Guest Blogger and long-time Council friend, Bob W. presents Part 44 of a series dealing with Alcoholism and Addiction from a Mystical, Mythological Perspective, reflecting Bob’s scholarly work as a Ph.D. in mythological studies.
In the Charles Dickens’ story, A Christmas Carol, the protagonist, Ebenezer Scrooge, a miserly banker whom no one likes and who has nothing good to say about life, sees an apparition late on Christmas Eve. It is of his long dead partner, Jacob Marley, who warns him of the errors of his miserly ways and foretells the coming of three spirits in dreams Scrooge is to have that same night.
In the first such dream, the Ghost of Christmas Past takes Scrooge to the place of his boyhood and has him witness an adolescent Ebenezer struggling with his long abandonment by his father to a difficult boarding school. The young Ebenezer is rescued and brought home by his dear sister, but, as he grows into manhood in the dream, he becomes obsessed with the idea of working tirelessly to be financially successful, perhaps as a counterweight to the feelings of loneliness and deprivation he had as a boy.
The Ghost takes Scrooge through the various times of his later life…early adulthood, middle age, and full maturity, observing his increasing focus on financial success and on a gradual withdrawal from society.
The second dream has the Ghost of Christmas Present taking Scrooge around to those people of Scrooge’s current life, showing their happiness with simple things despite a very meager set of living circumstances.
The third dream, with the Ghost of Christmas Yet to Come, focuses on a series of dire future happenings that seem fully ordained, but for which Scrooge becomes obsessed with a desire to change.

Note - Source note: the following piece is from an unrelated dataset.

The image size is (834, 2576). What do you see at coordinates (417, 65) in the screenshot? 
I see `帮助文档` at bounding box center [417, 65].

Upon waking up on Christmas morning, Scrooge is entirely transformed. He immediately attends to the serious circumstances of those people in his current life and commits himself to living a happy, joyous life with all those around him.
It occurs to me that, while the circumstances and nature of Scrooge’s addiction is radically different, the process of his deterioration over time and the depth of the societal chasm he creates for himself provide a stark parallel to our lives in the diseases of alcoholism and drug abuse. Looking at the process of his change over Christmas Eve into Day, there appears a wonderful, if highly compressed, parallel to our getting sober and working the steps.

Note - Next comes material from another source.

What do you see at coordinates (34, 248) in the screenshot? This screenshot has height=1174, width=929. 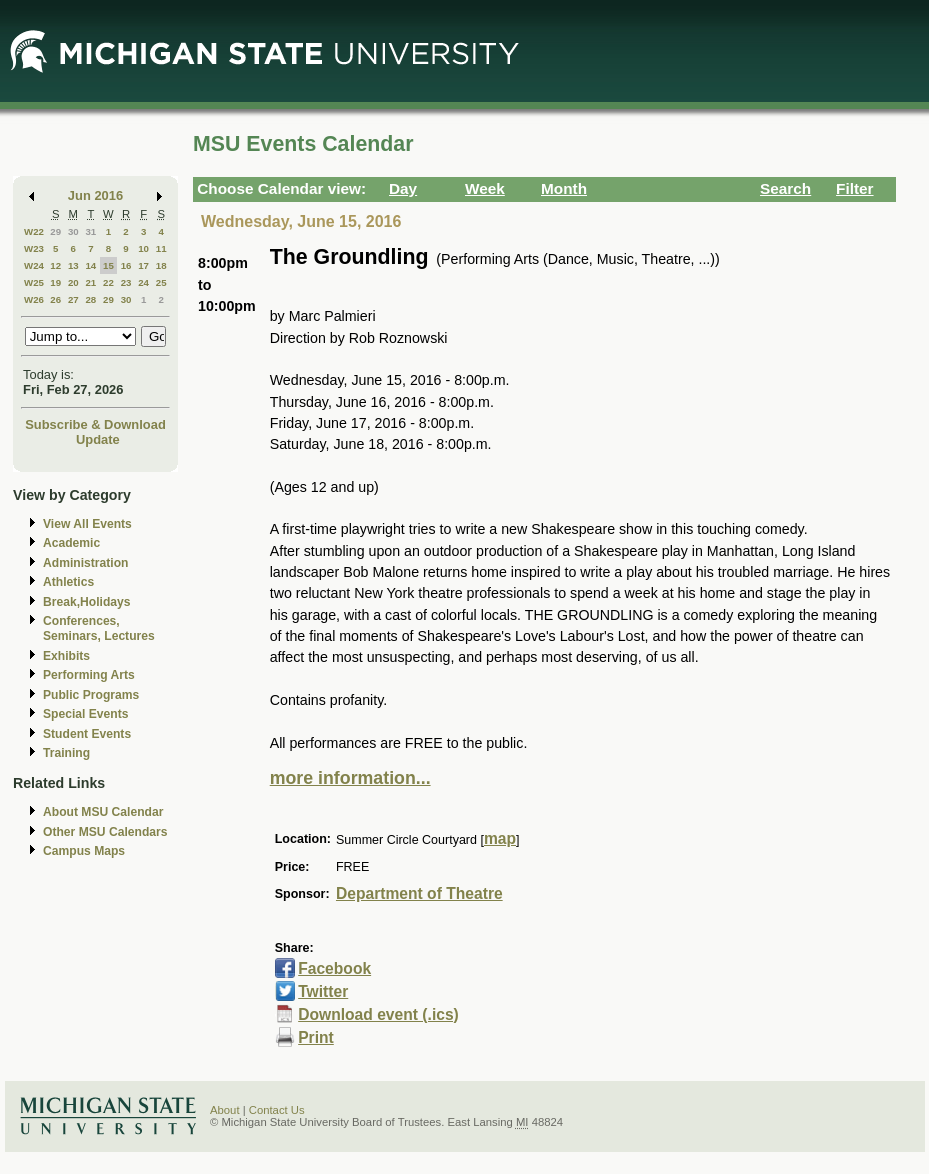 I see `W23` at bounding box center [34, 248].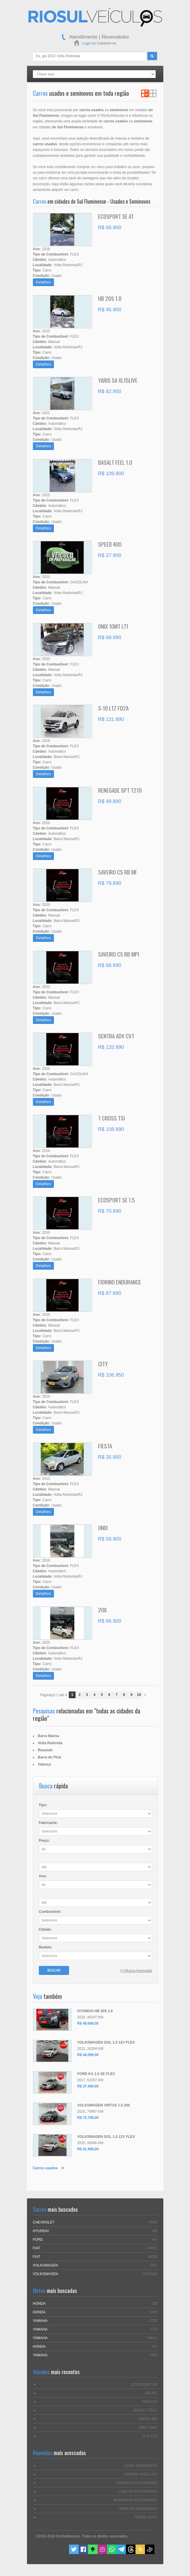  Describe the element at coordinates (144, 2384) in the screenshot. I see `ECOSPORT SE` at that location.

The confrontation with Marley is the beginning of the great awakening. The journeys on which he is taken by the three Spirits seem akin to the working of Steps, traversing the long-gone and recent pasts to get a sense of the depth of his disease, and then the embrace of a new way to be present in the world. They all seem a very sharp and poignant parallel to our own journeys.
The people Scrooge attends to on Christmas Day and beyond – his housekeeper, his clerk and family, and his own nephew, the son of his dear sister – all convey to Scrooge an infectious joy and wonder at life, one that seems to echo our own joyous lives in sobriety today.